In fact, to her immeasurable shame and chagrin, she’d never been able to keep her wits about her when it came to Bennett, a fact that became glaringly evident with each botched attempt at resisting him. He crooked his finger, she came. The end. The emotional tug and off-the-charts attraction she’d always felt for him had never been governed by anything remotely close to rationale.

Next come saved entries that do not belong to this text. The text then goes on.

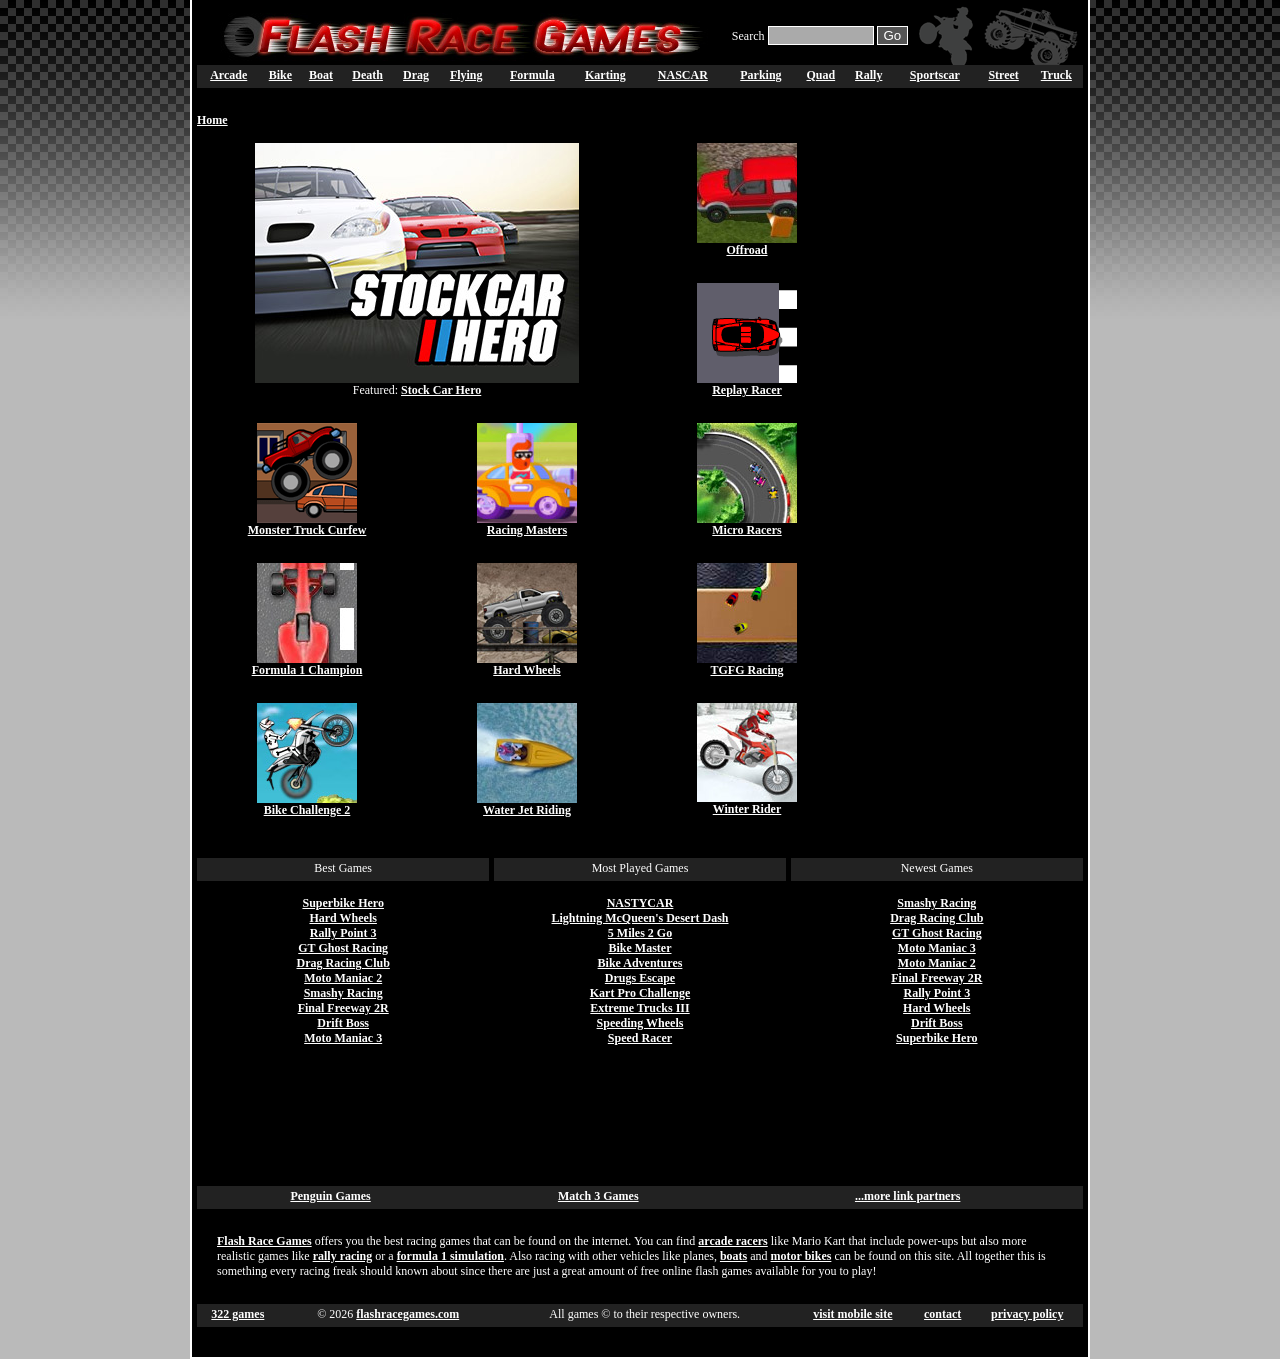 The width and height of the screenshot is (1280, 1359). I want to click on Death, so click(367, 75).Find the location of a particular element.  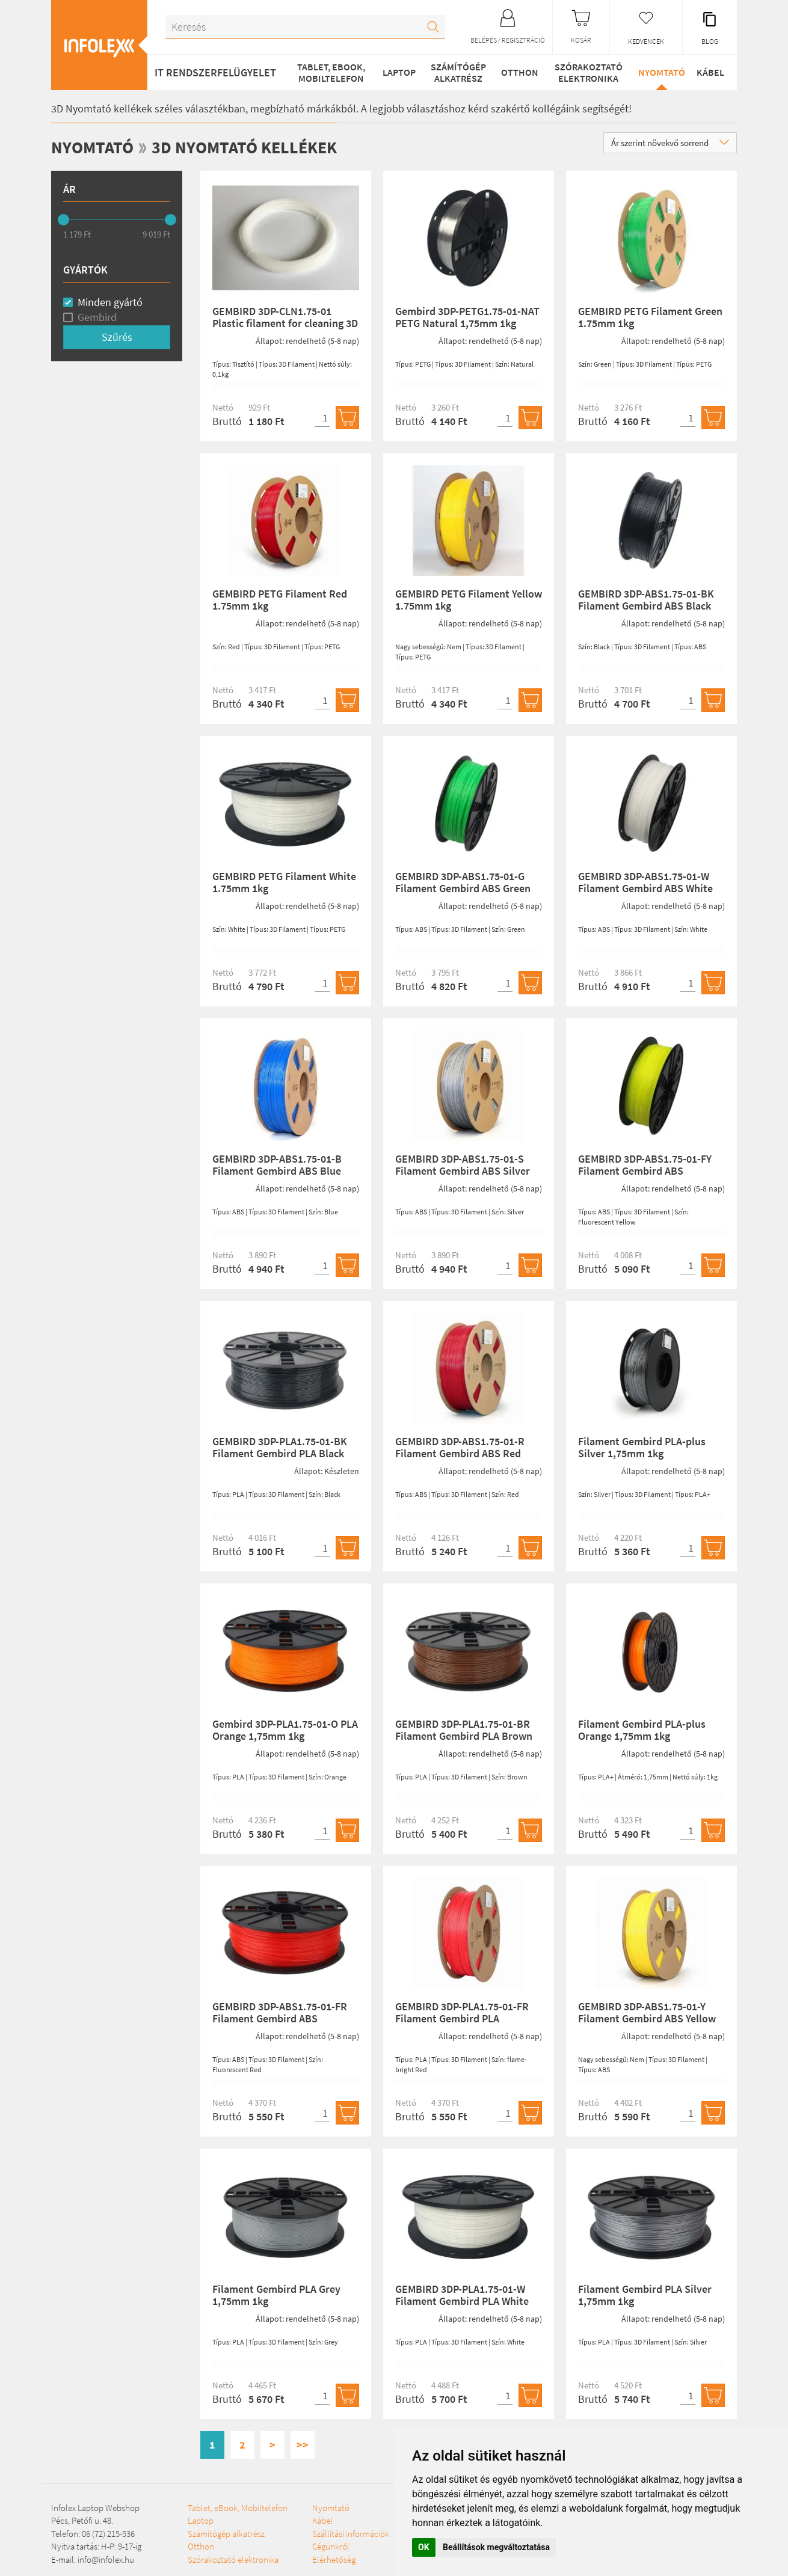

GEMBIRD 3DP-PLA1.75-01-BR Filament Gembird PLA Brown 1,75mm 1kg is located at coordinates (463, 1736).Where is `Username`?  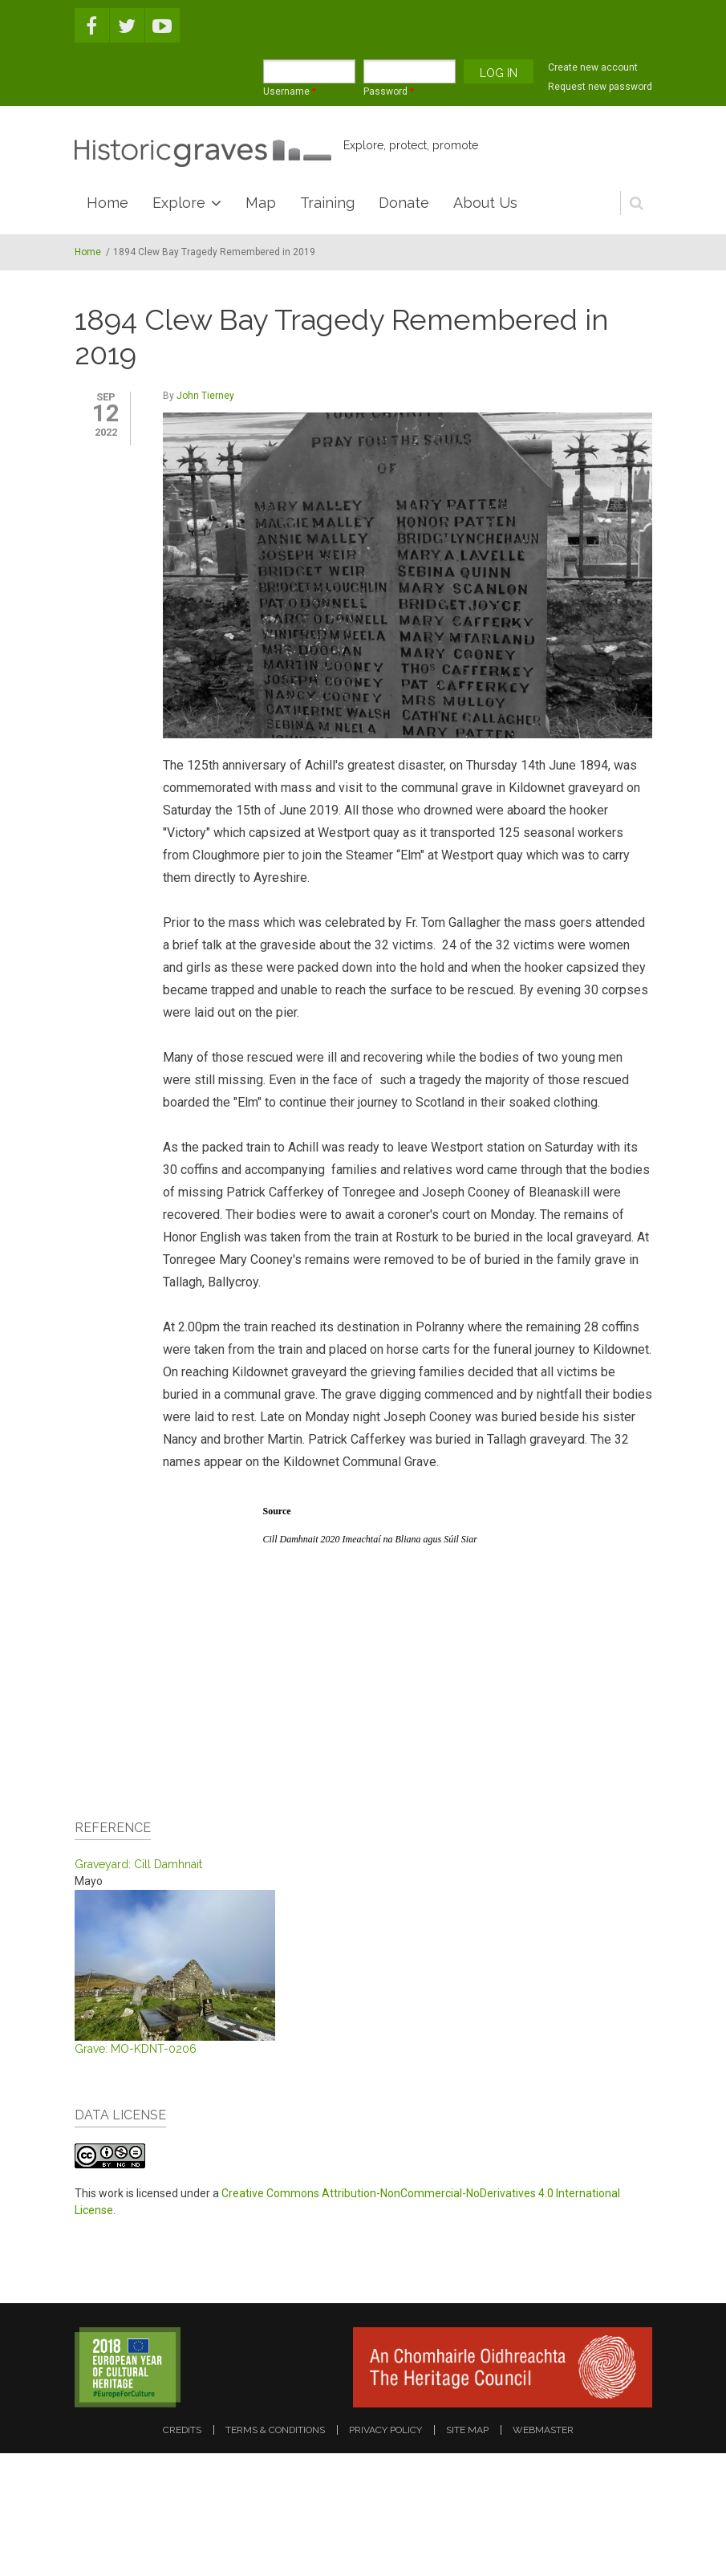
Username is located at coordinates (289, 91).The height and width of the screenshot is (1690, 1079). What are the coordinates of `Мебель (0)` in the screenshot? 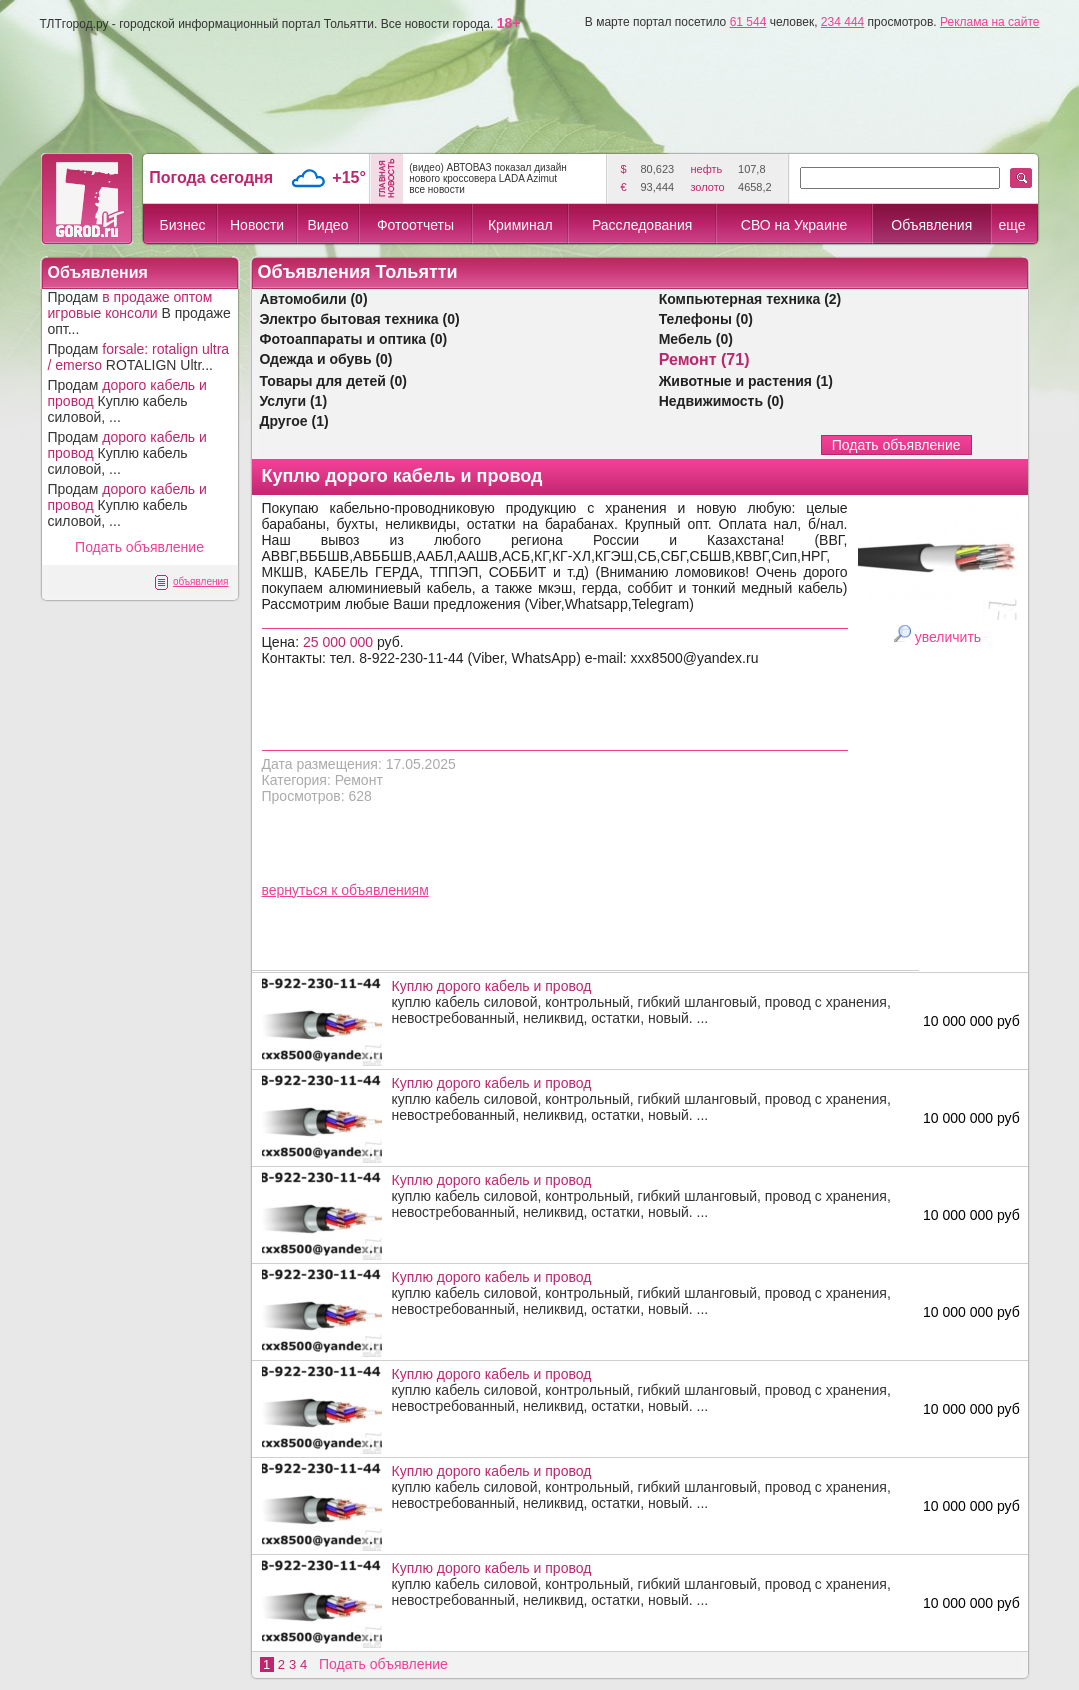 It's located at (696, 339).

It had been ruled by her heart and her body, completely excluding her brain and anything close to common sense.
He was Bennett—her Ben—and, as such, he would always hold a special place in her pathetically miserable broken heart.
Though he’d been a good kid, an A-plus eager-to-please—almost desperate-to-please, in retrospect—student and a budding athlete through the majority of their school years, something had happened to Bennett in their senior year of high school, and for no apparent reason he’d done an about-face.
For starters, he’d dumped her—right before prom, which at the time had been the mother of all humiliations—without reason, without provocation and without warning.
She’d been devastated, and to this day Eden still didn’t know why he’d done it.
Then his grades had plummeted, he’d started hanging out with the wrong crowd and within a month had become their ringleader. Most painful of all, he’d turned into a skirt-chasing fiend bent on bedding practically every girl in the county.